In this book I’ve noticed that she would not talk until after she was told by her Mom that they were going to give her bed to someone else who was willing to work, I’ve also noticed that she doesn’t seem like she tries to kill herself or has any thoughts of it, cutting just gives her a sense of relief.
This book reminds me of a couple years ago when my best friend used to cut herself, and she told me she would never think of killing herself, but cutting just made her feel good inside. She doesn’t cut herself anymore, instead she finds other ways to make herself feel better.
I feel depressed because this book has a very depressing background. I also feel very sad for Callie because she is too afraid to talk, and people are trying to make her talk all the time, and they think she’s trying to kill herself but she never plans on doing it.
Some questions that I have are: Why does she cut herself in the first place? I think it’s because she feels so alone in this world that she doesn’t know what else to do. Why is she afraid to talk out loud? I think she’s afraid to talk out loud because she is worried about what other people will say about her.
September 6, 2011 post
I am reading Homecoming by Cynthia Voigt. So far, the three kids in the story, Dicey, James, Maybeth, and Sammy, have been horribly abandoned by their mother after she realized she could no longer take care of them. Therefore, she decided to leave the three children in the care of their “not even teenager” sister, Dicey. All Dicey knows is that she has an Aunt Cilla living close enough to them that a bus could get them to her in an hour or so. However, that is not the situation at hand, for Dicey has only about twelve dollars to get them to their aunt's. So currently, the kids have been walking for close to a week now to her house, lying to avoid being taken into custody, scrounging for food, and learning how important their family really is.....
I have noticed in this book that Dicey seems to be accustomed to take on the role of the motherly figure for her younger siblings. She just seems to know what to do at all times and understands the ways for a young girl to be resourceful in her surroundings. Another thing that greatly grabbed my attention was how she is immediately aware that if they were to get caught, the four of them could easily be put into the system, facing the possibility that they could go to separate homes, never to be seen again by one another. This seems to raise question to the fact that maybe they could have as a family been subject to the eye of the Child Protective Services previously. Even though personally I have (thankfully) never been in that situation, it seems to remind me of the kids you see on the side of the street in movies that do not have a home, the kids in books such as the Baudelaire children in The Series of Unfortunate Events, or even the kids in the Boxcar Children.
Even though I realize it is fiction when I read this book, I can't help but have that feeling of sympathy for the kids.
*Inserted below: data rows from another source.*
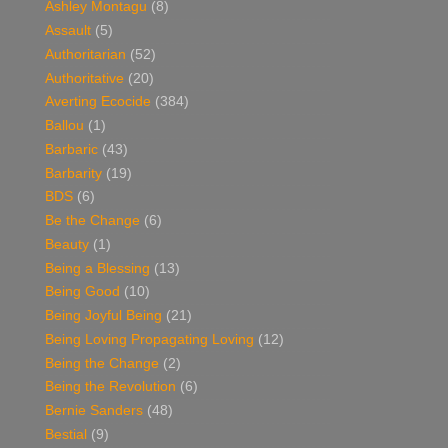
Ashley Montagu
(8)
Assault
(5)
Authoritarian
(52)
Authoritative
(20)
Averting Ecocide
(384)
Ballou
(1)
Barbaric
(43)
Barbarity
(19)
BDS
(6)
Be the Change
(6)
Beauty
(1)
Being a Blessing
(13)
Being Good
(10)
Being Joyful Being
(21)
Being Loving Propagating Loving
(12)
Being the Change
(2)
Being the Revolution
(6)
Bernie Sanders
(48)
Bestial
(9)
This sympathy arose when I read the back of this book's cover and seen in a brief description what these kids had to go through at the cost of their mother. It wasn't their fault that she decided that she couldn't handle them alone anymore. It just breaks my heart knowing that some kids actually have to get hit the hardest with the aftermath of their parents faults such as this.
Finally, I wonder how these kids' futures will pan out as the book progresses. Will they ever make it to Aunt Cilla's house? Will James be okay after his minor concussion? Will they ever get to see their mom again? These and many other questions are ones that I can be sure have been asked by anyone who has read this book. Now all I have to do is sit down and read the tale that unfolds when I investigate the questions and problems this author poses in front of me as I move from chapter to chapter.